Foto: Elpídio Júnior

O ex-ministro do Tribunal Superior Eleitoral, Fernando Neves em entrevista ao Conexão Tocantins na tarde desta segunda-feira, 23, disse que a expectativa em torno do caso do ex-governador Marcelo Miranda (PMDB) é que a corte libere a candidatura do peemedebista.

O ex-ministro foi contratado á parte pelo ex-governador para fazer a sustentação oral de defesa e responder pelo processo. Na entrevista, Fernando não quis entrar em detalhes sobre a linha de fesa que vai adotar para convencer os ministros a manterem a candidatura de Marcelo.

“Não vou adiantar isso para a imprensa”, disse. Ele também não confirmou se vai manter a mesma base de argumentação de defesa que a assessoria jurídica da Coligação Força do Povo teve no Tribunal Regional Eleitoral.

“Tenho expectativa de confirmar a candidatura dele”, frisou, completando que não adiantará a linha de defesa do caso.

O relator do caso de Marcelo é o ministro Aldir Passarinho Junho, segundo informou o advogado. O TSE deve julgar esta semana se dará ou não aval para a continuidade da candidatura de Marcelo para o Senado.

O TRE liberou a candidatura de Marcelo alegando que a lei do Ficha Limpa não podia ser aplicada ao caso mas a Procuradoria Regional Eleitoral recorreu ao TSE para tentar barrar a candidatura do peemedebista.

A vice-procuradoria eleitoral já se manifestou contra a candidatura do peemdebista.

Efeito político

No meio político paira uma insegurança com relação à candidatura do peemedebista e nomes como o de sua esposa, Dulce Miranda e até do senador Leomar Quintanilha (PMDB) foram cogitados nos bastidores para uma possível substituição.

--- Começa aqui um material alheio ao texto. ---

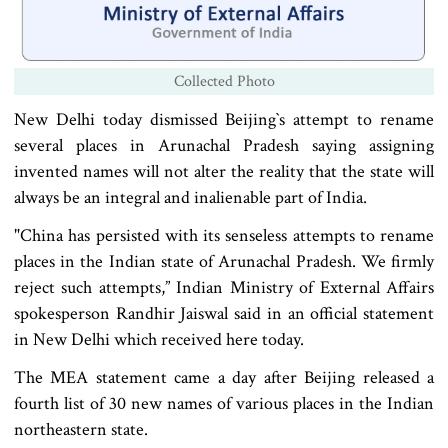
Collected Photo
New Delhi today dismissed Beijing‍‍`s attempt to rename
several places in Arunachal Pradesh saying assigning
invented names will not alter the reality that the state will
always be an integral and inalienable part of India.
"China has persisted with its senseless attempts to rename
places in the Indian state of Arunachal Pradesh. We firmly
reject such attempts,” Indian Ministry of External Affairs
spokesperson Randhir Jaiswal said in an official statement
in New Delhi which received here today.
The MEA statement came a day after Beijing released a
fourth list of 30 new names of various places in the Indian
northeastern state.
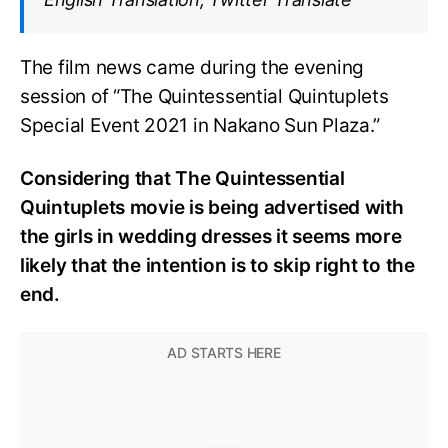
The film news came during the evening
session of “The Quintessential Quintuplets
Special Event 2021 in Nakano Sun Plaza.”
Considering that The Quintessential
Quintuplets movie is being advertised with
the girls in wedding dresses it seems more
likely that the intention is to skip right to the
end.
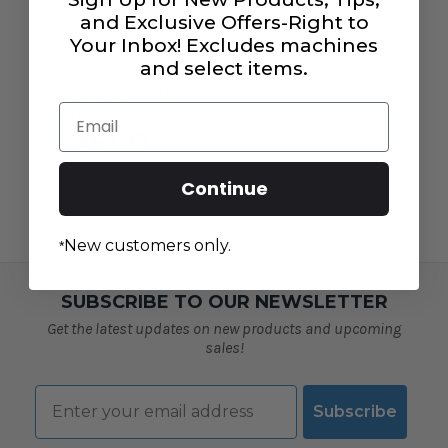
and Exclusive Offers-Right to
Your Inbox! Excludes machines
and select items.
Throat Plate for Thin
Email
Fabric for Juki TL
Machines
$49.99
Continue
New customers only.
*
SUBSCRIBE TO OUR NEWSLETTER
Get the latest updates on new products and upcoming
sales!
Email
Subscribe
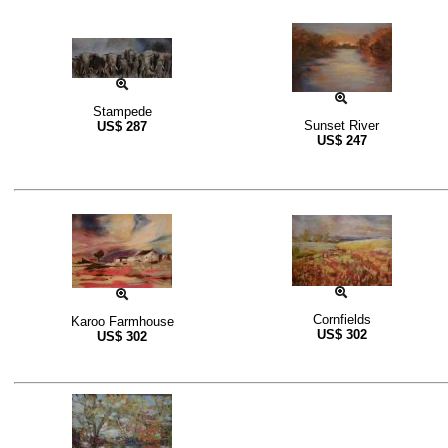
Stampede
Sunset River
US$
287
US$
247
Cornfields
Karoo Farmhouse
US$
302
US$
302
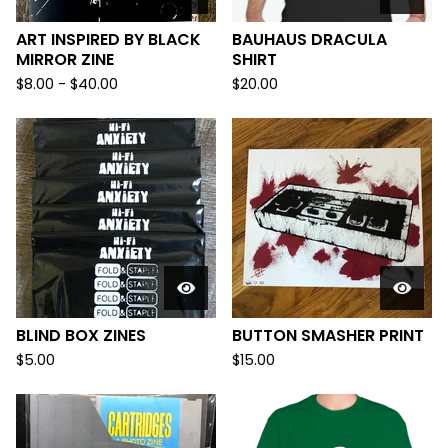
ART INSPIRED BY BLACK
BAUHAUS DRACULA
MIRROR ZINE
SHIRT
$
8.00
-
$
40.00
$
20.00
BLIND BOX ZINES
BUTTON SMASHER PRINT
$
5.00
$
15.00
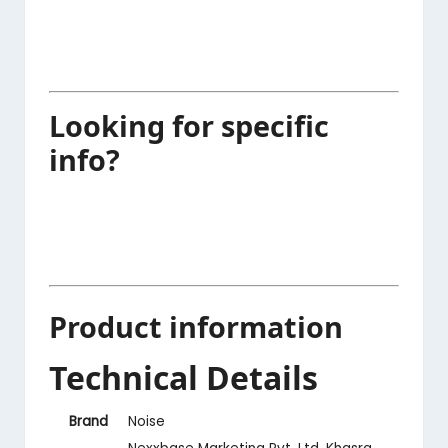
Looking for specific
info?
Product information
Technical Details
Brand
‎Noise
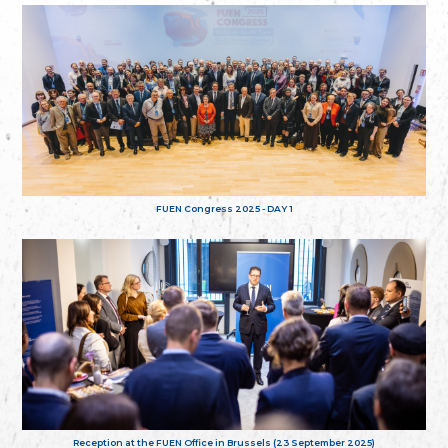
FUEN Congress 2025 - DAY 1
Reception at the FUEN Office in Brussels (23 September 2025)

O candidato em recentes manifestações, se mostra confiante no resultado e já adiantou que pretende recorrer no Supremo Tribunal Federal caso o TSE não libere sua candidatura.

Projeto Ficha Limpa

No dia 7 de agosto o ex-ministro deu uma entrevista à imprensa nacional onde afirmou que a tarefa de barrar os candidatos com "ficha suja" é do eleitor.

"Achar que nós não devemos eleger para cargos públicos pessoas que não têm um passado recomendável, isso é correto. Só que a Justiça Eleitoral não pode impedir isso. Se 90% da população acha que não deve eleger pessoas com passado pouco recomendável, nós temos que demonstrar isso no nosso voto", afirmou à equipe de reportagem do Portal Uol.